Несмотря на искренний ответ, Эзме вспомнила, как иногда гадала, где он живет и с кем проводит часы досуга. Особенно часто она задавалась такими вопросами, слушая, как Маклохлан с Джейми весело смеются в библиотеке. Смех у Маклохлана приятный — глубокий, бархатистый и радостный.
— Я буду смотреть на вас вот так, — сказал он, возвращая ее в настоящее.
Возможно ли, чтобы от взгляда у человека поднялась температура? Как еще объяснить прилив жара, охвативший ее, когда он посмотрел на нее с откровенным желанием? Такие порывы ей определенно не хотелось поощрять.
— Если ни на что лучшее вы не способны, предлагаю кое-что другое! — Как она и ожидала, томный взгляд тут же исчез, сменившись насмешливой безмятежностью.
— Как еще дать вам понять, что я испытываю всю глубину желания по отношению к собственной жене?

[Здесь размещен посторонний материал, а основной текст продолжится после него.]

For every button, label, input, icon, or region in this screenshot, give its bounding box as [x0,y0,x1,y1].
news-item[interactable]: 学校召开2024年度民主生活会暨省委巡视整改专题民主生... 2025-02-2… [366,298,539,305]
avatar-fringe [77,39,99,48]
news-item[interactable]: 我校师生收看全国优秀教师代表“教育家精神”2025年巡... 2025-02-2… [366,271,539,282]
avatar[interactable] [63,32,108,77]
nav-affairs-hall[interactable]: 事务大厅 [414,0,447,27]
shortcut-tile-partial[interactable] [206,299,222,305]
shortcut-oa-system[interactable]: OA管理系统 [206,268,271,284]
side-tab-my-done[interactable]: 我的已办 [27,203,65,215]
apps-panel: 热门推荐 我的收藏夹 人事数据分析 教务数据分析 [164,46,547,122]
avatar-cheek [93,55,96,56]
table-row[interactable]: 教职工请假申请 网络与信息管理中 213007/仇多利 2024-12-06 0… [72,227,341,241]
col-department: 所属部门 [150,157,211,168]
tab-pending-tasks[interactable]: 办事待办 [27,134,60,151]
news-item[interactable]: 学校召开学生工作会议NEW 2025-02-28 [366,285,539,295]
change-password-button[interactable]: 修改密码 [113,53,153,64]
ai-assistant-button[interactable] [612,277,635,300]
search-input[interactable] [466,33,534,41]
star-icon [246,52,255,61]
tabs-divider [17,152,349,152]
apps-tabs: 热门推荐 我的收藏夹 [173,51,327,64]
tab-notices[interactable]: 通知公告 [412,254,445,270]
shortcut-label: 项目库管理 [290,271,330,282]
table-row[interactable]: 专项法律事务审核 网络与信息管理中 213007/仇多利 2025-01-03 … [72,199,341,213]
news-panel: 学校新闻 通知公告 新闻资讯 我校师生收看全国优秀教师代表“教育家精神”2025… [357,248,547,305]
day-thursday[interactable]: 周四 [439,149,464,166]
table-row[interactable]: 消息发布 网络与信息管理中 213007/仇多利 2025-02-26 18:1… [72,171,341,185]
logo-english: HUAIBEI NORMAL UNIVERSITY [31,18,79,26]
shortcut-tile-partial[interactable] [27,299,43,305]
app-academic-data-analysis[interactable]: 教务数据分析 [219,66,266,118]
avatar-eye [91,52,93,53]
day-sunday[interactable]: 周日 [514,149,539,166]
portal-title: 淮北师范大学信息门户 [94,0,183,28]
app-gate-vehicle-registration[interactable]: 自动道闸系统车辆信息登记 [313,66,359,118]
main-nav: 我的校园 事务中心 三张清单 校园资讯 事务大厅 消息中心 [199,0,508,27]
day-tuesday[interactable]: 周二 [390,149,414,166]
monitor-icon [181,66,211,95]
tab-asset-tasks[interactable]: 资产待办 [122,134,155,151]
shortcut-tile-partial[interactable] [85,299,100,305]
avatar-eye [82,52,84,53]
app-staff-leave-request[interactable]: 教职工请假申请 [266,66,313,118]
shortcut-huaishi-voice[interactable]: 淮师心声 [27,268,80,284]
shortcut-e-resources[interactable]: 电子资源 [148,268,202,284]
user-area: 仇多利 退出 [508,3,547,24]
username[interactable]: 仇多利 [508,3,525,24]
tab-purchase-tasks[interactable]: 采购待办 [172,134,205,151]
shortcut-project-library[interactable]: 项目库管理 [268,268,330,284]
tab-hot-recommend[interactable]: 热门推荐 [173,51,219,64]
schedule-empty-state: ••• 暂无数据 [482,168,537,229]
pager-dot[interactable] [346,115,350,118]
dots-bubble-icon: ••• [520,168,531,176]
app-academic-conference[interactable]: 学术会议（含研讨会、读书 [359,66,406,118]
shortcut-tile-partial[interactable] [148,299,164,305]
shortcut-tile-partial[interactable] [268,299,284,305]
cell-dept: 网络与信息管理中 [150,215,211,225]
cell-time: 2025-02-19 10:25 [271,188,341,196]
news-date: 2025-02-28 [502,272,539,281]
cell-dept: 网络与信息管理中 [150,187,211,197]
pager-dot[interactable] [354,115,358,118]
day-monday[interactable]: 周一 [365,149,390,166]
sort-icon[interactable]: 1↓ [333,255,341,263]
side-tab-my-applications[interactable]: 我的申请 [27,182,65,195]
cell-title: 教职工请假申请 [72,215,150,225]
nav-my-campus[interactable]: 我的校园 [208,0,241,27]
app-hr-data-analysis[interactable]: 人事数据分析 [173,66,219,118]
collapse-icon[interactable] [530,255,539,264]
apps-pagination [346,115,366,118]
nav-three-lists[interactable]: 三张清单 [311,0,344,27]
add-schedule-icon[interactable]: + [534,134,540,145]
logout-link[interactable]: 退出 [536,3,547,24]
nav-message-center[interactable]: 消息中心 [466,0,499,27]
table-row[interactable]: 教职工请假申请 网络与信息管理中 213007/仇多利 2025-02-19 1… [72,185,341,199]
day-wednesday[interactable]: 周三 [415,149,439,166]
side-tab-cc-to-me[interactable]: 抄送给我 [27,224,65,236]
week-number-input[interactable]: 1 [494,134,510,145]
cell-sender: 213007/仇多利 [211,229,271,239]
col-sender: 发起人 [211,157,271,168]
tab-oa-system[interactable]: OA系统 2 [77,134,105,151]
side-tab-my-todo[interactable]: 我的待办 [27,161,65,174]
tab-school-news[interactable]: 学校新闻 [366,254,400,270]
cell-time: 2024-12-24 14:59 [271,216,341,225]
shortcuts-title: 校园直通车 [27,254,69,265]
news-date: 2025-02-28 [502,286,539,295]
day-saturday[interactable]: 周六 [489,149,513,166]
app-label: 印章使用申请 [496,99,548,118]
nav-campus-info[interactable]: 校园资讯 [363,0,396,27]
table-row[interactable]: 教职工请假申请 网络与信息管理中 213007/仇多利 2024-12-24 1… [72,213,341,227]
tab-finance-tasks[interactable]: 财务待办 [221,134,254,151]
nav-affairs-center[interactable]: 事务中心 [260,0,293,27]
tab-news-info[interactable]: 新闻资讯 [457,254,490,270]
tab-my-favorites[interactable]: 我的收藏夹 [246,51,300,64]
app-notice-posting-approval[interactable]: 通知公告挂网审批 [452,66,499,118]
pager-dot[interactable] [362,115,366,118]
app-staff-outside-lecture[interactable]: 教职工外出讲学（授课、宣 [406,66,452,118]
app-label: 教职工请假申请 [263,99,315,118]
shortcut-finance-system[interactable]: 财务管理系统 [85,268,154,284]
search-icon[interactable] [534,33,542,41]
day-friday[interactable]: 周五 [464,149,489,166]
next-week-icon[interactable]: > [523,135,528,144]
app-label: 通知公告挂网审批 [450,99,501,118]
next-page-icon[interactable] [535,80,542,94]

— Обращаться с ней учтиво и уважительно, — ответила Эзме. — Именно так относятся настоящие джентльмены к своим женам!
— И к матерям, и к старшим, — возразил Маклохлан. — Вам не кажется, что к жене мужчина должен испытывать страстное желание? Если нет, мне жаль вашего мужа — если он у вас, конечно, будет.
Его слова больно ранили Эзме. В глубине души ей хотелось выйти замуж и родить детей. Но она не хотела, чтобы Маклохлан обнаружил брешь в ее броне.
— Если уж вам непременно нужно демонстрировать свою супружескую привязанность на людях, сойдет и простой поцелуй в щеку.
— Отлично! — Маклохлан пожал плечами к безмерному облегчению Эзме. — Значит, мимолетный поцелуй в щеку. Так тому и быть!
Он отвернулся и стал молча смотреть в окно.
Куинн радовался, что весь остаток дня Эзме молчала. Ему не хотелось снова ссориться с ней или выслушивать ее язвительные замечания. Достаточно и того, что она недвусмысленно дала понять: ей отвратительна сама мысль о том, что придется изображать его жену. Ну а поцелуй… Хотя она возмутилась так, словно он изнасиловал ее прямо в карете, он готов был поклясться, что она ответила на его поцелуи… Куинн запретил себе думать о том, что может заняться любовью с Эзме Маккалан прямо в карете, обнимать ее, медленно доводя до экстаза… Что с ним случилось? Может, он устал? Может, у него жар?
Неужели он настолько одинок?
К счастью, вскоре карета свернула в высокую арку стамфордского постоялого двора. Их сразу же обступили слуги, конюхи, горничные. Эзме с интересом оглядывалась. Каменные стены, окружающие внутренний двор, были увиты виноградом. Из труб над кухней и номерами шел дым.
Хотя еще не наступил вечер, усталые путники радовались свету и теплу.
Довольный, что дождь кончился, Куинн, как полагается заботливому мужу, помог Эзме выйти из кареты. К ним уже спешил тощий трактирщик в простой домотканой куртке, белой рубашке и черных брюках. Из конюшни вышел упитанный слуга и взял их багаж.
— Добрый вечер, добрый вечер! — воскликнул трактирщик, по их одежде и карете понявший, что перед ним люди состоятельные. — Останетесь на ночь, сэр?
— Да, — ответил Куинн со сдержанной, но, безусловно, приветливой улыбкой. — Нам с женой нужны два номера.
Трактирщик нахмурился и поскреб почти лысую голову:
— Очень сожалею, сэр, но почти все номера заняты. Осталась только одна комната, которая подойдет вам и вашей супруге.